O Carioca João do Rio, pseudônimo de João Paulo Emílio Cristóvão dos Santos
Coelho Barreto, foi o inventor da reportagem no Brasil. De importância
fundamental a sua presença no jornalismo Tupiniquim. Baixinho, gordo, preto,
gay e de uma inteligência invejável. Nasceu em 1881 e morreu dois meses antes
de completar 40 anos, em 1921. A "entrevista" que segue, mistura realidade com
ficção. Tomara que gostem.
Para
Oswaldo Mendes, craque do teatro e do jornalismo, último editor do
jornal Última Hora
João Paulo Emílio Cristóvão dos Santos Coelho Barreto…
Não se perca pelo nome
Meu colega jornalista
Meu colega de bancada
Meu colega de revista
Antes dele não havia
Reportagem de verdade
Entrevista com o povo
Falando de liberdade
Ele foi um bam, bam, bam
Foi um cara especial
Inventor da reportagem
Pra revista e pra jornal
Foi ele quem botou luz
Onde tinha escuridão
A imprensa deve a ele
Muito mais que gratidão
A história de João do Rio é uma história incrível.

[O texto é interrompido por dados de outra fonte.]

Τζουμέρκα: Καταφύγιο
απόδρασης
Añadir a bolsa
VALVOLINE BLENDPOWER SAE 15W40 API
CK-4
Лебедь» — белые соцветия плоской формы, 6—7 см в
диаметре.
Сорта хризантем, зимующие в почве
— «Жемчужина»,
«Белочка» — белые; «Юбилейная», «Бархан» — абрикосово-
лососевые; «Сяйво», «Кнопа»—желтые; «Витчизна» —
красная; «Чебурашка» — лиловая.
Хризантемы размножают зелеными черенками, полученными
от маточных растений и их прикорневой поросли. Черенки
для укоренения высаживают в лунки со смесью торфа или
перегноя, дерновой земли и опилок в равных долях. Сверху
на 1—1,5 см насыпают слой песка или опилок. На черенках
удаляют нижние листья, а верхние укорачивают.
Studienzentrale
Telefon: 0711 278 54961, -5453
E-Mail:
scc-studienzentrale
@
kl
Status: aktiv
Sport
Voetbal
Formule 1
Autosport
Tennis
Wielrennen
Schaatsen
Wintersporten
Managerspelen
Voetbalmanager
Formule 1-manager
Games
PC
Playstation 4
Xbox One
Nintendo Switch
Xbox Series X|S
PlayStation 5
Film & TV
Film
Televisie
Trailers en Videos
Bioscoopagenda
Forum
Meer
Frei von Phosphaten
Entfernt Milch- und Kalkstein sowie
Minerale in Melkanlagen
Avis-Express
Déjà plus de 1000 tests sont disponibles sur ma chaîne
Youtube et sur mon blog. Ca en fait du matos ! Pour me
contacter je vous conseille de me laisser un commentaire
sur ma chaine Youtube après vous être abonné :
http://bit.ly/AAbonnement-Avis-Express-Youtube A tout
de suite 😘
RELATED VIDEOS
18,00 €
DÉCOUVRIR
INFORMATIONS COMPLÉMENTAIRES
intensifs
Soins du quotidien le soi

É a história de um homem que profissionalizou o jornalismo, que inventou a
reportagem. Foi o cara que pôs no jornal a cara do povo, a cara das ruas, da
vida fora do aconchego capitalista.
Era um cara destemido. Subia e descia morros à procura de histórias.
Todos pensam que ele morreu aos 39 anos de idade. De colapso num táxi, enquanto
se dirigia a um teatro num começo de noite.
Eu conheci esse João em 1975.
Eu o procurava havia muito tempo. E falando com um aqui e outro ali, descobri
que vivia num bairro de Salvador. Discretamente, num casarão muito bonito.
Daqueles antigões. Bem conservado, com cheiro de passado e de histórias. Nada
lhe faltava.
Era tranquilo até no arrastar das pernas.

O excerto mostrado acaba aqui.